IDSs integrate misuse detection and anomaly detection techniques, some are hybrid systems with
both host-based and network-based components. We will briefly discuss these types below.

2.2.1 Host-based IDS
Host-based intrusion detection systems (HIDS) were among the first intrusion detection systems
ever been developed. These systems collect and analyze data that originate on a computer that hosts
a service, such as a Web server. Once this data is aggregated for a given computer, it can either be
analyzed locally or sent to a separate/central analysis machine.
       Denning [4] describes an approach that builds profile based on login times and resource (file,
programs) that users access.
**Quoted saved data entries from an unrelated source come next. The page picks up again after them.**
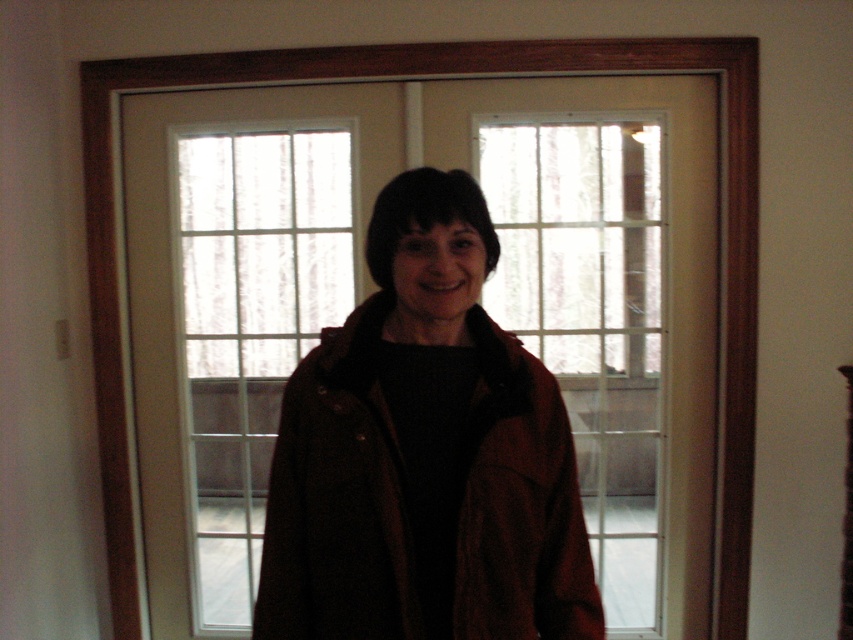 Question: Does brown leather jacket at center have a larger size compared to clear glass window at center?

Choices:
 (A) yes
 (B) no

Answer: (B)

Question: Which object is closer to the camera taking this photo?

Choices:
 (A) clear glass window at center
 (B) brown leather jacket at center

Answer: (B)

Question: Considering the relative positions of brown leather jacket at center and clear glass window at center in the image provided, where is brown leather jacket at center located with respect to clear glass window at center?

Choices:
 (A) below
 (B) above

Answer: (A)

Question: Is brown leather jacket at center below clear glass window at center?

Choices:
 (A) yes
 (B) no

Answer: (A)

Question: Among these points, which one is nearest to the camera?

Choices:
 (A) (350, 385)
 (B) (224, 184)

Answer: (A)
Simple statistical methods are used to determine whether observed user
behavior conforms to the stored model.
       Possible host-based IDS implementations include monitoring OS audit mechanisms, like
event log, RDMS audit sources, user activities (login, logout, and shell commands), executions of
system programs (system calls, file access).
       There’s a special host-based IDS called Application-based IDSs that analyze the events
transpiring within a software application. The most common information sources used by
application-based IDSs are the application’s transaction log files. The ability to interface with the
application directly, with significant domain or application-specific knowledge included in the
analysis engine, allows application-based IDSs to detect suspicious behavior due to authorized users
exceeding their authorization. This is because such problems are more likely to appear in the
interaction between the user, the data, and the application.

2.2.2 Network-based IDS
Network-based intrusion detection systems (NIDS) monitor packets on the network wire and
attempts to discover if an attacker is attempting to break into a system.
       It has the capability to use live network traffic as the data source, ensuring that what is
captured is what is seen on the wire. Unlike host-based IDS, network-based IDS can notify system
administrators instantly when an attack was noticed. The faster an administrator is notified, faster
they can respond. With faster notification, it can reduce the damage caused if the attack was
       Also it can detect unsuccessful attacks and worn on malicious intent. The discovery of
unsuccessful attacks can lead to notification of further attempts from the attacker.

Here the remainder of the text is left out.